Microkernels aren't more complex , in fact the whole point behind microkernels is for a more reliable and simpler design overall by separating things into lots of simpler services.
Micro-kernels aren't slower , yes some were slower but that was due to poor design decisions to do with process handling and inter-process communication. There are simple solutions to handling that. If one adopts the simple solution of switching to the IPC destination instead of letting the scheduler treat it like a normal scheduling event , we avoid the slowdown because we avoid the latency of having to wait for two additional scheduler rounds.
When it comes to size, there isn't any significant penalty in either memory usage or lines of code , and memory usage can be smaller due to only having the necessary services and drivers loaded, and loading them on demand.
Micro-kernels require paying attention to process handling , inter-process communication and memory management but you need to pay attention to them anyway since they are exactly the same things you need to pay attention to when it comes to multi-{threaded/process} programs.

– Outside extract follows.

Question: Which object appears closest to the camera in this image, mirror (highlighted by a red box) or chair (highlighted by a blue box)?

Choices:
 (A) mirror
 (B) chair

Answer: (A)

Just google either for "Minix" or "Coyotos" (sadly defunct due to the creator taking a job elsewhere) and you'll find plenty of information about microkernels, their advantages and how their challenges are approached.Originally Posted by kraftman
You'll also note that although Minix inspired Linux, Linux did not adopt the same microkernel design. Generally speaking in the past it seems to have added a lot of complexity for little real-world benefit, though as the number of CPU cores continues to increase we may have to switch to a more distributed kernel model to make best use of them.

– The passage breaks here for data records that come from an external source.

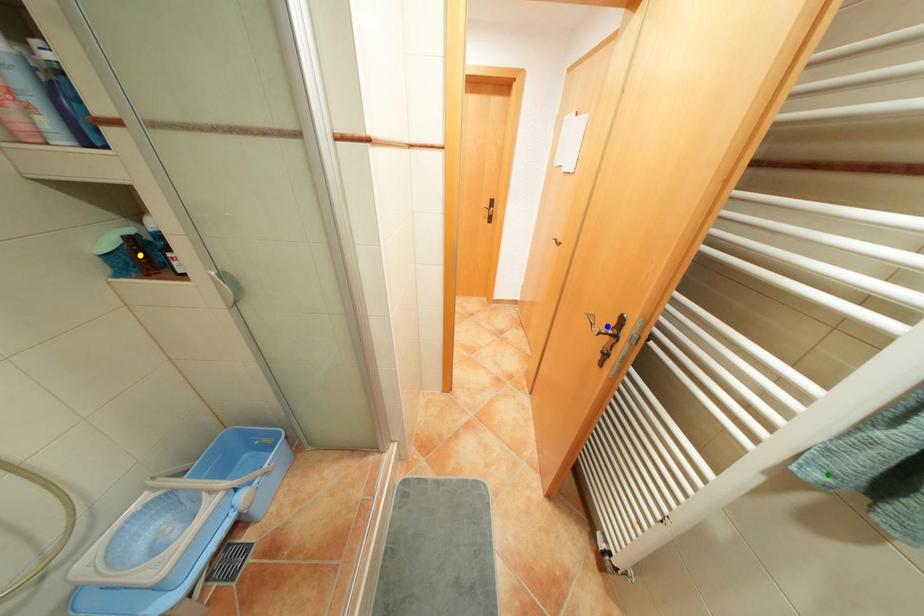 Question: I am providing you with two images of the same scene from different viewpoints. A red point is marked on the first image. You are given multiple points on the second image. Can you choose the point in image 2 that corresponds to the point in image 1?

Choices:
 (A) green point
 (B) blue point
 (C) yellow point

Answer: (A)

What are you talking about? Of course they are slower, communicating through message passing will always be slower than communicating through shared memory. It's true that microkernels have worked hard on improving the speed of message passing, like grouping chunks of messages instead of passing them one by one for example. BUT IT IS STILL SLOWER. That's the price you pay for the safety of truly separated processes were if one crashes it won't bring down the system or even any other process, sometimes it's worth that price but again IT'S SLOWER. Microkernels has some undeniable benefits but speed certainly isn't one of them.
Indeed. I was reading about the latest version of Minix yesterday after reading this thread and one thing one article said was that writing to an I/O port through the microkernel only took 500 nanoseconds. Which doesn't sound so bad until you realise that it's typically 1,000-1,500 clock cycles on a modern CPU.
Fortunately it's not something that drivers do often (I'm guessing 90+% of I/O these days is memory mapped) and I/O writes are slow anyway, but it's still a pretty significant amount of time for what would otherwise be a simple instruction in the kernel.
That said, kernel performance probably doesn't matter much in normal desktop use; it's much more important in specialised uses like high-performance web servers where you really don't want to be taking the hit of continually going in and out of user space to send network packets.